La privation de liberté est particulièrement éprouvante pour les détenus. De plus, la surpopulation carcérale participe grandement à accroître la détresse des prisonniers. En 2020, la France a été condamnée pour "traitements inhumains et dégradants" dans les établissements pénitentiaires par la Cour Européenne des Droits de l'Homme. Il arrive en moyenne un décès tous les deux ou trois jours en prison, la plupart du temps par suicide. En 2021, deux personnes se sont suicidées le même jour à la maison d'arrêt de Besançon.

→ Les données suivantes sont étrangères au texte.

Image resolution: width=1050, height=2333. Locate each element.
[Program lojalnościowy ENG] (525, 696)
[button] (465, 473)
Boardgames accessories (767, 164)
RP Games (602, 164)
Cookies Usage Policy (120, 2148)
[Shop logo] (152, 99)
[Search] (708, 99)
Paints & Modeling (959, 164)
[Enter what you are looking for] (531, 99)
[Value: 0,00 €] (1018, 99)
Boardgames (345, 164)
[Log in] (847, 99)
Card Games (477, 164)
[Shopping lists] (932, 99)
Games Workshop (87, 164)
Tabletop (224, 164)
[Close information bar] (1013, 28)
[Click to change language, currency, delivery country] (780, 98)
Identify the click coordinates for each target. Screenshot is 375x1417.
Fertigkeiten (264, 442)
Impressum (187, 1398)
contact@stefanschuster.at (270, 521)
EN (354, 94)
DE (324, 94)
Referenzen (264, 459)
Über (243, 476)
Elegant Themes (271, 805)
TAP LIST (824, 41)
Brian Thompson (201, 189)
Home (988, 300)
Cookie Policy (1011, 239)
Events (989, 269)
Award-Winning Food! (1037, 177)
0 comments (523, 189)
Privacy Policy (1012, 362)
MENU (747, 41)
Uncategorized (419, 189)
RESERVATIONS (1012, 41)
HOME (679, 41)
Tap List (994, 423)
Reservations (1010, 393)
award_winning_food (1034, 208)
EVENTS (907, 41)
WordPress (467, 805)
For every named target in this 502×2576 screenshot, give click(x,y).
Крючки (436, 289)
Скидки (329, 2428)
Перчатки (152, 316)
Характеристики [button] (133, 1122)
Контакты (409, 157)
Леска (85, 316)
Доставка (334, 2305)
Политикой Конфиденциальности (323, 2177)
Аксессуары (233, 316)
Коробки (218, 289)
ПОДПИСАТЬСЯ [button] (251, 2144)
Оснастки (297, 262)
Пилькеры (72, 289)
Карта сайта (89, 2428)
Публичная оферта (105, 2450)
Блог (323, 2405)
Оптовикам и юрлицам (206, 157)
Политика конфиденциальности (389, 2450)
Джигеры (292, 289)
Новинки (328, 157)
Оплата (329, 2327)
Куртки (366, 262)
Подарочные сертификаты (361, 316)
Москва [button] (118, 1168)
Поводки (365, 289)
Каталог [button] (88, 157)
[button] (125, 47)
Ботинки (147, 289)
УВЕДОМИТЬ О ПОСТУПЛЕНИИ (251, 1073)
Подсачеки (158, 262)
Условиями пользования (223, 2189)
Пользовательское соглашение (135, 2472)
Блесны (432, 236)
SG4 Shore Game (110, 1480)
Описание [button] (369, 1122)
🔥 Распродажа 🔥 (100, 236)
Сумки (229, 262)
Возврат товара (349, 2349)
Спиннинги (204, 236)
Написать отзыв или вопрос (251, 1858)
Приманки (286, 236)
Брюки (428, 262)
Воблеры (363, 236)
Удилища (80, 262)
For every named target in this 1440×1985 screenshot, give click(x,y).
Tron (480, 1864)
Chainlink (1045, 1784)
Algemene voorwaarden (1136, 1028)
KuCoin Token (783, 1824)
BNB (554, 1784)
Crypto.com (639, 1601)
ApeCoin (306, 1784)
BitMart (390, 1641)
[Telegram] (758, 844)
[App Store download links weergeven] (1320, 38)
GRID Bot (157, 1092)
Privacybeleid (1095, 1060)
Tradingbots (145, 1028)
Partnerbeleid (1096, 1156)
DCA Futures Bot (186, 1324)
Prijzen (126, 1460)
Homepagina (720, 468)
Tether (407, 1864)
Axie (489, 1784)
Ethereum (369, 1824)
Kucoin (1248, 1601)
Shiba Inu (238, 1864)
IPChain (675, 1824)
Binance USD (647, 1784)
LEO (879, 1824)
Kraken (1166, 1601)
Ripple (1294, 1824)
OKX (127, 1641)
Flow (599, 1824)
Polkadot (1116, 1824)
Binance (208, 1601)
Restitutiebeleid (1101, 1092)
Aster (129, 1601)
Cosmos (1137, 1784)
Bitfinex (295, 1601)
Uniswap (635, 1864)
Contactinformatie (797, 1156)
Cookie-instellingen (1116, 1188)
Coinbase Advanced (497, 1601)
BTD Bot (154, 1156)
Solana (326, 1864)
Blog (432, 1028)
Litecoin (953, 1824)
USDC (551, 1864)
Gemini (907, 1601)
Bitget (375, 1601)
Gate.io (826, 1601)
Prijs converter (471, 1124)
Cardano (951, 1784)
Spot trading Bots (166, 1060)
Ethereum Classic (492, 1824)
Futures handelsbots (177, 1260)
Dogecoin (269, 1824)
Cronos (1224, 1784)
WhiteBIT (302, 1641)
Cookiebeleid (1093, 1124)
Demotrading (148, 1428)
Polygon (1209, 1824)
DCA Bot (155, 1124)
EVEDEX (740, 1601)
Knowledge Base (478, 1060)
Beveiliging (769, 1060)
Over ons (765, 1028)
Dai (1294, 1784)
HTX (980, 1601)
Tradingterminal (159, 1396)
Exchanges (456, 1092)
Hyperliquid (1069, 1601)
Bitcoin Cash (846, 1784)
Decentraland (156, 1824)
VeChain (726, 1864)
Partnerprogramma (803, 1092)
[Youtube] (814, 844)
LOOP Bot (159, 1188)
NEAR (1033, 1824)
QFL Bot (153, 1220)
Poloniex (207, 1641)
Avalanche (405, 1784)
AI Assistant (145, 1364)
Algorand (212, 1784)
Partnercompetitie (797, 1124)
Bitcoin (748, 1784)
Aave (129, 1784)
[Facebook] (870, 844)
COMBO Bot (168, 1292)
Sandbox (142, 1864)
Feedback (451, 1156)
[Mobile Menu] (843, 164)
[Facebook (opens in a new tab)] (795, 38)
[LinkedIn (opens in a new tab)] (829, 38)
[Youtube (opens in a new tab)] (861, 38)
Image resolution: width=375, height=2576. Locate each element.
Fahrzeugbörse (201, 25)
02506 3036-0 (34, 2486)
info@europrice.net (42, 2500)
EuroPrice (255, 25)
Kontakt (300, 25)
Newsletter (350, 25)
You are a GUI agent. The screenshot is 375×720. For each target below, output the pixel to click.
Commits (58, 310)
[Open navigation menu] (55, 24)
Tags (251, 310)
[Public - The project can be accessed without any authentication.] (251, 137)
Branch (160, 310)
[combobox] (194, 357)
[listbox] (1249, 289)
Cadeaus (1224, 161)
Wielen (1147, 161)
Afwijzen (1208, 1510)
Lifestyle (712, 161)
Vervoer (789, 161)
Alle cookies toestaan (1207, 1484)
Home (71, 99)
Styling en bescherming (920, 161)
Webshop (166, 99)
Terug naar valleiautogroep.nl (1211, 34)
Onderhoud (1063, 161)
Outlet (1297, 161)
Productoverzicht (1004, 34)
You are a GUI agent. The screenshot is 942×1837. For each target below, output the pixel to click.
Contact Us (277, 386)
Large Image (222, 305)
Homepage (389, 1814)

Les projets culturels, les activités et les moments de vie collectifs sont extrêmement précieux. Ils sont une véritable bouffée d'air. Le projet de fresque sur le mur de la cour est soutenu par la direction de l'établissement. Cette dernière aimerait pouvoir "donner des activités à tout le monde". "Cela leur permet d'échapper un peu au quotidien de la prison. Ici, le mur devient un espace de réflexion et d'émancipation", précise Matthieu Frasco. Dan Nicolle, coordinateur Culturel des SPIP Doubs - Jura ainsi que la Ville de Besançon, et plus précisément l'adjointe à la culture Aline Chassagne (PCF), sont à l'origine de ce projet, financé en partie grâce à la DRAC Bourgogne-Franche-Comté et la Direction Interrégionale des Services Pénitentiaires de Dijon.

Si les détenus sont la plupart du temps plus enclins à participer à des activités rémunérées, l'accès à la culture est pour lui primordial. "C'est un véritable vecteur de réinsertion, au même titre que le travail". L'inauguration officielle de la fresque doit avoir lieu le 5 juillet. 

* Les prénoms ont été changés pour garantir l'anonymat des détenus.